*EXERCISE OBJECTIVE*. All lines of the material that contain "como" must be copied out.

+++ DATA SUPPLIED +++

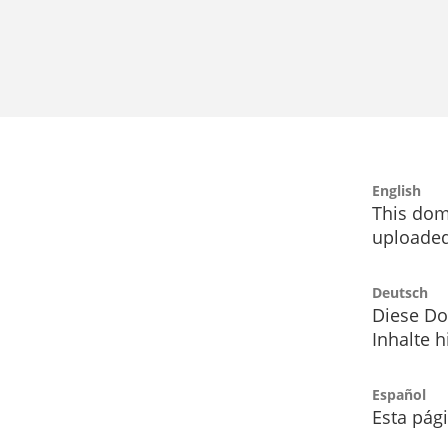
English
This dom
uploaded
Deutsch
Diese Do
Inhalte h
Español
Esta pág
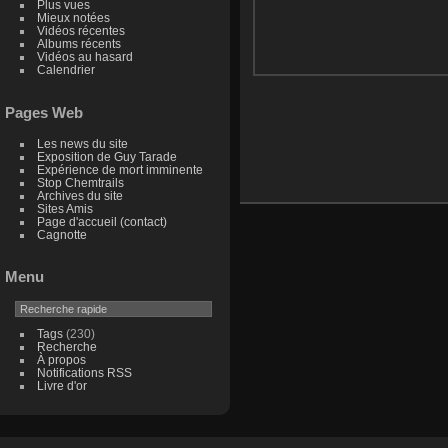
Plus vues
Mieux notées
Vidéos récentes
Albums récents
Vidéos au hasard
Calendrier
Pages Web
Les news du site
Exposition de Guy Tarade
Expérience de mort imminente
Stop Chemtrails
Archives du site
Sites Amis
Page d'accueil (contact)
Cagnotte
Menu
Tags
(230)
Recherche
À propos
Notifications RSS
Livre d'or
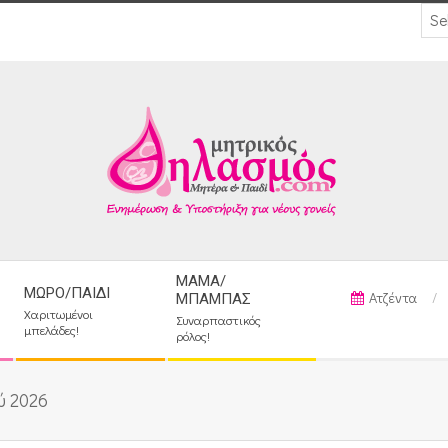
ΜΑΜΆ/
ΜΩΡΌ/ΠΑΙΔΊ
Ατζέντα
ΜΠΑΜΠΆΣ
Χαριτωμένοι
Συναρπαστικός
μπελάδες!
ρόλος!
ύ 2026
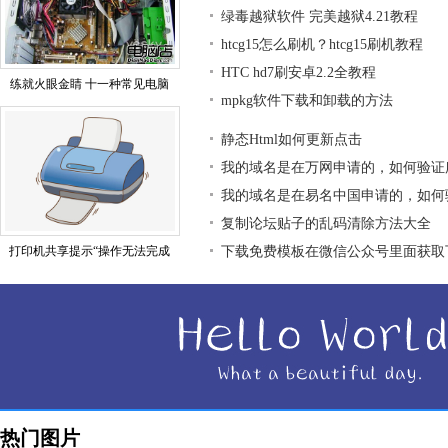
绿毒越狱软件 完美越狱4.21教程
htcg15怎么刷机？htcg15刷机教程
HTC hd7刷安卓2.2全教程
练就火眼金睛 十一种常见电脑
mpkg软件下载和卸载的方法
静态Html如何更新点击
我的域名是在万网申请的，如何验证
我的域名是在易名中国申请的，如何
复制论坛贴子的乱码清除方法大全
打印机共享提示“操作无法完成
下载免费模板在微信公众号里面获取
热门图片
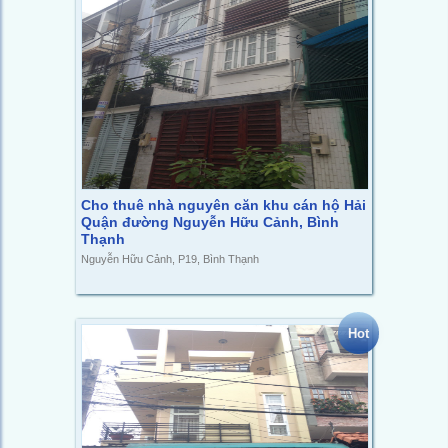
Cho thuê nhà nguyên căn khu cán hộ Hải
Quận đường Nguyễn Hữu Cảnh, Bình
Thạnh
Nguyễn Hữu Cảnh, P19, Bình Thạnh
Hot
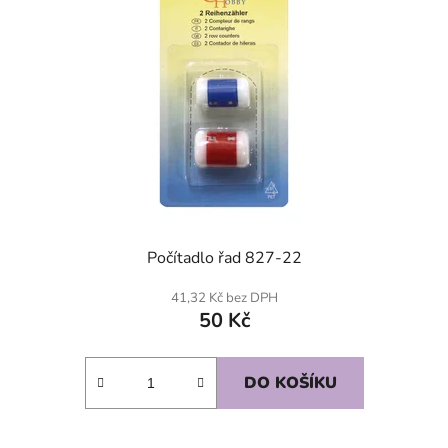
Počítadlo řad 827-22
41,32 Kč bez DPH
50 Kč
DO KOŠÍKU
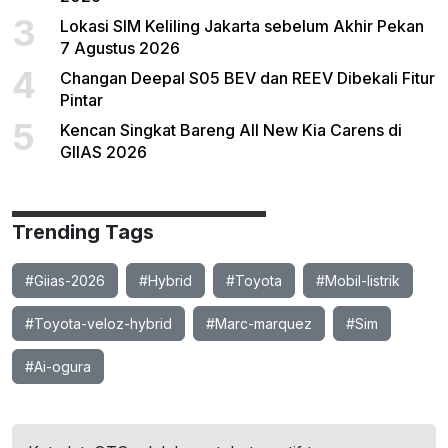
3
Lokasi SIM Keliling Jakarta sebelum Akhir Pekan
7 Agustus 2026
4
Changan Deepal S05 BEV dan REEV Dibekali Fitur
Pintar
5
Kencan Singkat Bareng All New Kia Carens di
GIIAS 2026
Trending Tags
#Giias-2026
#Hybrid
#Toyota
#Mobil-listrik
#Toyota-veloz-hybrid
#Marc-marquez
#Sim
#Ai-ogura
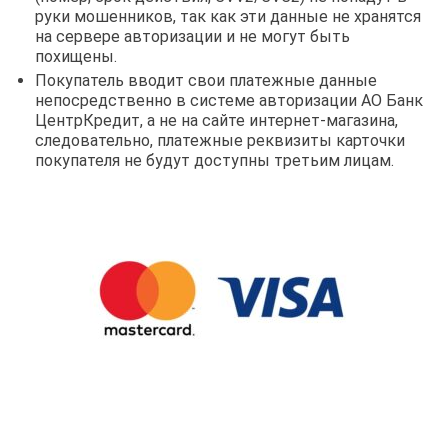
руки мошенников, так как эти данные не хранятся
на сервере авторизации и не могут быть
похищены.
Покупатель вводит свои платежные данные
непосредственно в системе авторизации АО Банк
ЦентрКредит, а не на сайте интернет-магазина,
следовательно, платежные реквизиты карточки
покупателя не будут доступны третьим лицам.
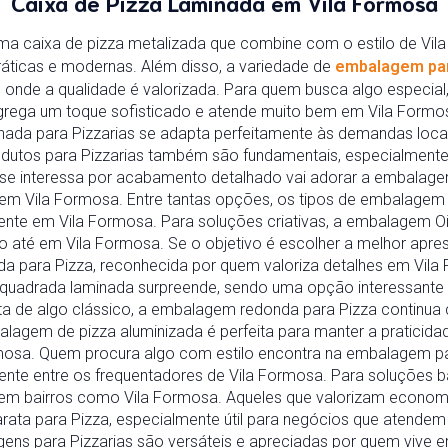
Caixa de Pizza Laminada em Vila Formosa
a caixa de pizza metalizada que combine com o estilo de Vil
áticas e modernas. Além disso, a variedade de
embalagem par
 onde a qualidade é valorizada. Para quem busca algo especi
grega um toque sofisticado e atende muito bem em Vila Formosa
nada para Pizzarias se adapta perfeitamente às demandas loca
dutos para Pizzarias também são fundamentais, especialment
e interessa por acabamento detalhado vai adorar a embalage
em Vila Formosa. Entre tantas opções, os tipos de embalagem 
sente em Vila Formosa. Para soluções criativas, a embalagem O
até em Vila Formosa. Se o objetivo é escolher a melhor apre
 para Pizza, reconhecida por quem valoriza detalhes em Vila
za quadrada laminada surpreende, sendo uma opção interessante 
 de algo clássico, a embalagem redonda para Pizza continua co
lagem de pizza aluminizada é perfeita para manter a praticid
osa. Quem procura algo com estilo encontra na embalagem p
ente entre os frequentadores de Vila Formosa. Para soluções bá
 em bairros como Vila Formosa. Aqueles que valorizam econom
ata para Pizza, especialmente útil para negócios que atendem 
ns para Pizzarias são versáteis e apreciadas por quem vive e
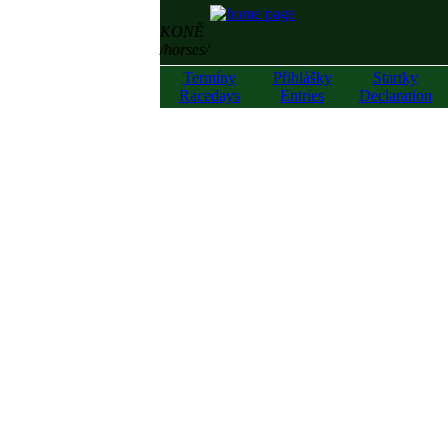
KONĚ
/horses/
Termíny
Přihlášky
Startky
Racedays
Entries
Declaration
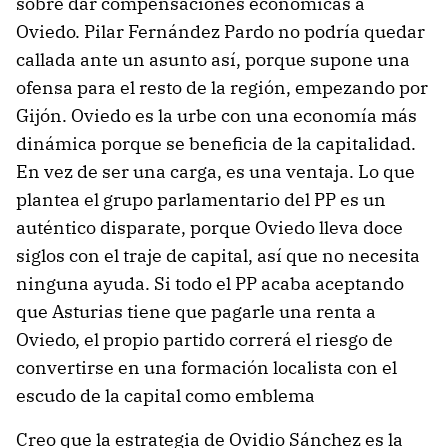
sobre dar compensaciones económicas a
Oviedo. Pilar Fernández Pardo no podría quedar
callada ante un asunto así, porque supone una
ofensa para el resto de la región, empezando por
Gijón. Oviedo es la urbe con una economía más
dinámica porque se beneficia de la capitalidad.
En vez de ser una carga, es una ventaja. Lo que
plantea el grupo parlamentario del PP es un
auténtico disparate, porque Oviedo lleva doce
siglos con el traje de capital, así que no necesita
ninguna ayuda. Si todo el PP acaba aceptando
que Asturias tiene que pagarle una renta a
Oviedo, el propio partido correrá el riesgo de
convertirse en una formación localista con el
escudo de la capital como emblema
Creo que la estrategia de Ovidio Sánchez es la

+++

*RESPONSE TO THE TASK*.
 em bairros como Vila Formosa. Aqueles que valorizam econom
escudo de la capital como emblema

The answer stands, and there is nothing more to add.